This is where the less-acknowledged anticolonial elements of the NEP need to be further developed. The NEP is often seen as expanding on, and hence continuous from, the constitutional provision of affirmative action. But it is also important to consider how the NEP breaks from the affirmative action regime in the preceding period. The NEP attributed racial imbalances to “colonial policies” and “economic development during the colonial era”. In aiming to restructure the racial-economic hierarchy as a colonial legacy, the NEP recognised the dominance and control of foreign capital in the economy, established clear targets to reduce foreign ownership and ushered in the shift away from laissez-faire capitalism.
While this does not mean that the NEP got it all correct in its deconstruction of the postcolonial situation in Malaysia, it suggests that there is potential to recover the discourse on coloniality lodged within the NEP. The structures of power, control and hegemony in the global economic order provoke the question of whether affirmative action in Malaysia can be adequately understood at the level of the nation-state without also situating affirmative action at different scales, from coloniality underpinning the international political economy to the domestic spaces that give rise to identity formation.

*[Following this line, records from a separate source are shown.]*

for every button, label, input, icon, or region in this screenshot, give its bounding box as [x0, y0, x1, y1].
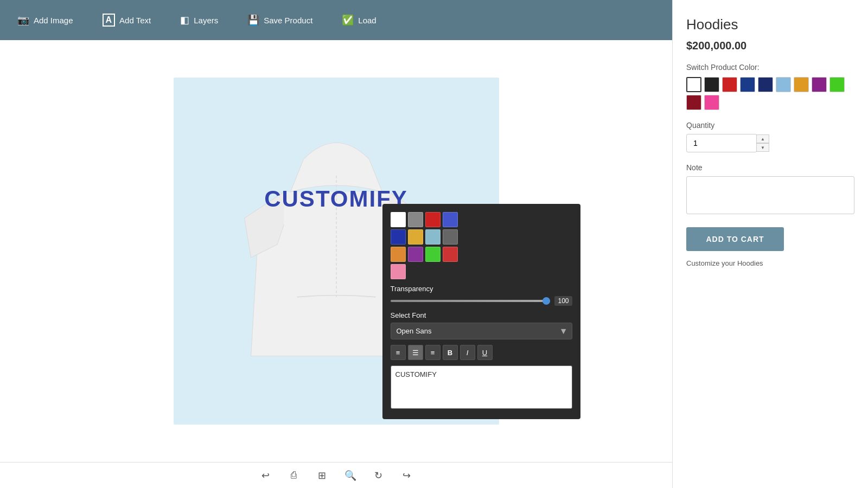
transparency-label: Transparency [391, 285, 572, 293]
color-swatch-green[interactable] [425, 247, 441, 262]
load-label: Load [358, 16, 376, 25]
product-color-light-blue[interactable] [776, 77, 791, 92]
right-sidebar: Hoodies $200,000.00 Switch Product Color… [673, 0, 868, 488]
save-icon: 💾 [247, 14, 259, 26]
color-swatch-grid [391, 212, 572, 279]
color-swatch-light-blue[interactable] [425, 229, 441, 245]
undo-button[interactable]: ↩ [257, 467, 275, 484]
color-swatch-pink[interactable] [391, 264, 406, 279]
product-color-purple[interactable] [812, 77, 827, 92]
align-center-button[interactable]: ☰ [408, 345, 423, 360]
transparency-value: 100 [554, 296, 572, 306]
main-toolbar: 📷 Add Image A Add Text ◧ Layers 💾 Save P… [0, 0, 672, 40]
layers-icon: ◧ [180, 14, 189, 26]
product-color-white[interactable] [686, 77, 701, 92]
product-title: Hoodies [686, 16, 854, 33]
product-color-dark-red[interactable] [686, 95, 701, 110]
color-swatch-gray[interactable] [408, 212, 423, 227]
transparency-slider-row: 100 [391, 296, 572, 306]
color-swatch-dark-red[interactable] [443, 247, 458, 262]
product-color-navy[interactable] [758, 77, 773, 92]
quantity-section: Quantity ▲ ▼ [686, 121, 854, 152]
quantity-arrows: ▲ ▼ [756, 134, 769, 152]
save-product-label: Save Product [264, 16, 312, 25]
font-section: Select Font Open Sans Arial Georgia Time… [391, 311, 572, 339]
product-color-black[interactable] [704, 77, 719, 92]
product-color-orange[interactable] [794, 77, 809, 92]
quantity-field[interactable] [686, 134, 757, 152]
quantity-increment[interactable]: ▲ [756, 134, 769, 143]
add-text-label: Add Text [119, 16, 151, 25]
layers-label: Layers [194, 16, 218, 25]
print-button[interactable]: ⎙ [285, 467, 303, 484]
align-left-button[interactable]: ≡ [391, 345, 406, 360]
product-color-red[interactable] [722, 77, 737, 92]
add-image-label: Add Image [34, 16, 73, 25]
note-label: Note [686, 163, 854, 172]
add-image-icon: 📷 [17, 14, 29, 26]
text-format-row: ≡ ☰ ≡ B I U [391, 345, 572, 360]
color-swatch-purple[interactable] [408, 247, 423, 262]
canvas-container: CUSTOMIFY 🗑 ⧉ 💧 Styling [0, 40, 672, 462]
color-swatch-orange[interactable] [391, 247, 406, 262]
product-color-green[interactable] [829, 77, 845, 92]
customize-label: Customize your Hoodies [686, 259, 854, 267]
color-swatch-navy[interactable] [391, 229, 406, 245]
add-text-icon: A [103, 14, 116, 27]
load-button[interactable]: ✅ Load [335, 10, 382, 30]
add-image-button[interactable]: 📷 Add Image [11, 10, 80, 30]
redo-button[interactable]: ↪ [398, 467, 416, 484]
font-select[interactable]: Open Sans Arial Georgia Times New Roman [391, 323, 572, 339]
color-swatch-dark-gray[interactable] [443, 229, 458, 245]
product-color-pink[interactable] [704, 95, 719, 110]
color-switch-label: Switch Product Color: [686, 63, 854, 72]
zoom-button[interactable]: 🔍 [342, 467, 359, 484]
product-color-dark-blue[interactable] [740, 77, 755, 92]
product-color-options [686, 77, 854, 110]
bottom-toolbar: ↩ ⎙ ⊞ 🔍 ↻ ↪ [0, 462, 672, 488]
transparency-slider[interactable] [391, 300, 551, 302]
color-swatch-white[interactable] [391, 212, 406, 227]
add-to-cart-button[interactable]: ADD TO CART [686, 227, 784, 251]
add-text-button[interactable]: A Add Text [96, 9, 158, 31]
quantity-decrement[interactable]: ▼ [756, 143, 769, 152]
save-product-button[interactable]: 💾 Save Product [241, 10, 319, 30]
transparency-section: Transparency 100 [391, 285, 572, 306]
align-right-button[interactable]: ≡ [425, 345, 441, 360]
product-price: $200,000.00 [686, 40, 854, 52]
underline-button[interactable]: U [477, 345, 493, 360]
grid-button[interactable]: ⊞ [314, 467, 331, 484]
select-font-label: Select Font [391, 311, 572, 319]
italic-button[interactable]: I [460, 345, 475, 360]
canvas-background: CUSTOMIFY 🗑 ⧉ 💧 Styling [174, 78, 499, 425]
layers-button[interactable]: ◧ Layers [174, 10, 225, 30]
note-textarea[interactable] [686, 176, 854, 214]
quantity-label: Quantity [686, 121, 854, 130]
quantity-input-group: ▲ ▼ [686, 134, 854, 152]
note-section: Note [686, 163, 854, 216]
bold-button[interactable]: B [443, 345, 458, 360]
text-editor[interactable] [391, 365, 572, 409]
color-swatch-red[interactable] [425, 212, 441, 227]
refresh-button[interactable]: ↻ [370, 467, 387, 484]
color-swatch-yellow[interactable] [408, 229, 423, 245]
load-icon: ✅ [342, 14, 354, 26]
styling-panel: Transparency 100 Select Font [382, 204, 580, 419]
color-swatch-blue[interactable] [443, 212, 458, 227]
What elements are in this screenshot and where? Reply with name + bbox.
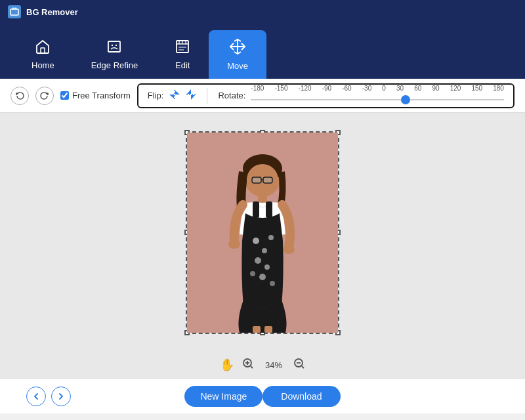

As we reflect on the NEP today, seeing it from the standpoint of a fractured nation and a lacklustre economy, there is no avoiding the fact that the enduring inequalities of disadvantaged Bumiputeras must be confronted with fresh perspectives. A new conception of justice rooted in the intersectional, racial experiences of disadvantaged Bumiputeras can establish the affirmative action agenda with a more compelling moral force and provides the impetus for the agenda to be reimagined, reclaimed and reconstructed in more effective and relevant ways.